Coordinating such a diverse group is no easy task, but at least it is not as confusing as it would have been years ago, when the technology and teamwork were simply not there.
"We have become tons more efficient," Mr. Llewelyn states. That is a result of federal and state efforts to encourage - and fund - a host of improvements in equipment, training and interagency communication. For example, Carbon County has a dozen fully-certified hazardous materials technicians among its fire departments and law enforcement agencies. "They could go anywhere in the country where they are needed," he says.
Now under way is a comprehensive inventory in the seven Eastern Utah counties that will assess all the skills, equipment and personnel for all levels of response. A city or county be left unprotected if all of its own emergency responders are called out on some disaster. If Helper, Price, Wellington and county firefighters must combat a blaze like the Scofield fire, departments from surrounding companies can drive their trucks to Carbon to fill in the gaps where needed.

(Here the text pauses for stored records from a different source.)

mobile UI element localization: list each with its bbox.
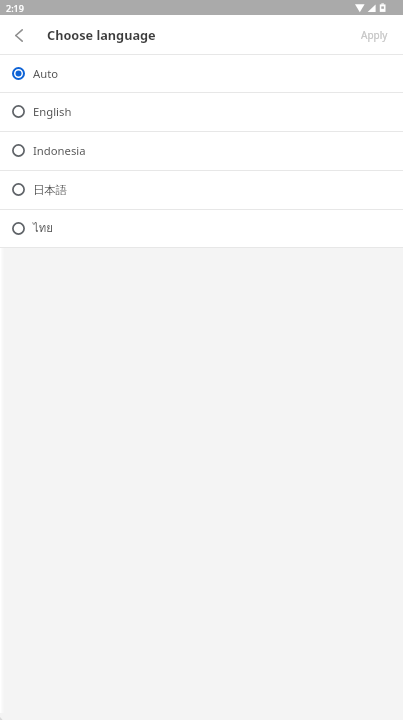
staticText: 日本語 [33, 183, 67, 197]
staticText: Choose language [47, 26, 156, 43]
button[interactable]: 日本語 [0, 171, 403, 209]
button[interactable]: Auto [0, 55, 403, 92]
staticText: English [33, 104, 72, 119]
staticText: Apply [361, 28, 388, 42]
staticText: ไทย [33, 219, 53, 237]
button[interactable]: English [0, 93, 403, 131]
button[interactable]: Back [0, 16, 38, 54]
staticText: Indonesia [33, 143, 86, 158]
button[interactable]: Apply [346, 18, 403, 52]
staticText: 2:19 [6, 2, 24, 14]
button[interactable]: Indonesia [0, 132, 403, 170]
staticText: Auto [33, 66, 59, 81]
button[interactable]: ไทย [0, 210, 403, 247]
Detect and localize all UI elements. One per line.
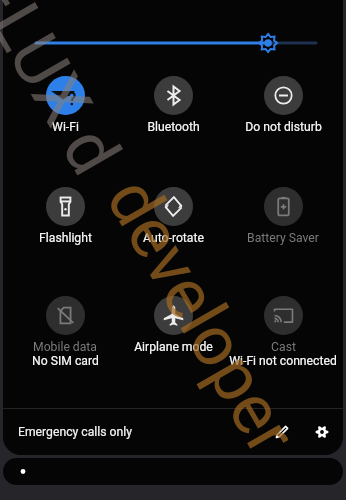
button[interactable]: Edit tiles bbox=[267, 417, 297, 447]
staticText: Airplane mode bbox=[134, 340, 213, 354]
button[interactable]: Settings bbox=[307, 417, 337, 447]
staticText: Auto-rotate bbox=[143, 231, 204, 245]
button[interactable]: Bluetooth bbox=[109, 76, 237, 134]
button[interactable]: Auto-rotate bbox=[109, 187, 237, 245]
staticText: Wi-Fi bbox=[52, 120, 79, 134]
button[interactable]: Mobile data bbox=[3, 296, 129, 368]
button[interactable]: Cast bbox=[219, 296, 343, 368]
staticText: Battery Saver bbox=[247, 231, 319, 245]
staticText: Bluetooth bbox=[147, 120, 200, 134]
button[interactable]: Do not disturb bbox=[219, 76, 343, 134]
staticText: Mobile data bbox=[33, 340, 97, 354]
staticText: Emergency calls only bbox=[18, 425, 132, 439]
button[interactable]: Battery Saver bbox=[219, 187, 343, 245]
button[interactable]: Wi-Fi bbox=[3, 76, 129, 134]
staticText: Wi-Fi not connected bbox=[229, 354, 337, 368]
staticText: Flashlight bbox=[39, 231, 92, 245]
button[interactable] bbox=[31, 33, 321, 53]
staticText: Do not disturb bbox=[245, 120, 322, 134]
staticText: No SIM card bbox=[32, 354, 99, 368]
button[interactable]: Airplane mode bbox=[109, 296, 237, 354]
button[interactable]: Flashlight bbox=[3, 187, 129, 245]
staticText: Cast bbox=[271, 340, 296, 354]
button[interactable]: Emergency calls only bbox=[13, 409, 137, 455]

Training and teamwork would go nowhere without an effective communication system, Mr. Llewelyn explains. That is why the Carbon County Sheriff's Department has two mobile command centers. One of them is a 54-foot converted motor home, the other a trailer and diesel tow truck for areas where the motor home cannot go. Both are loaded with state-of-the art communications gear.
During the Crandall Canyon mine disaster, Gov. Jon Huntsman, Senators Orrin Hatch and Bob Bennett, and federal officials were able to conduct daily teleconferences with the White House on the situation from the command post, Mr. Llewelyn says.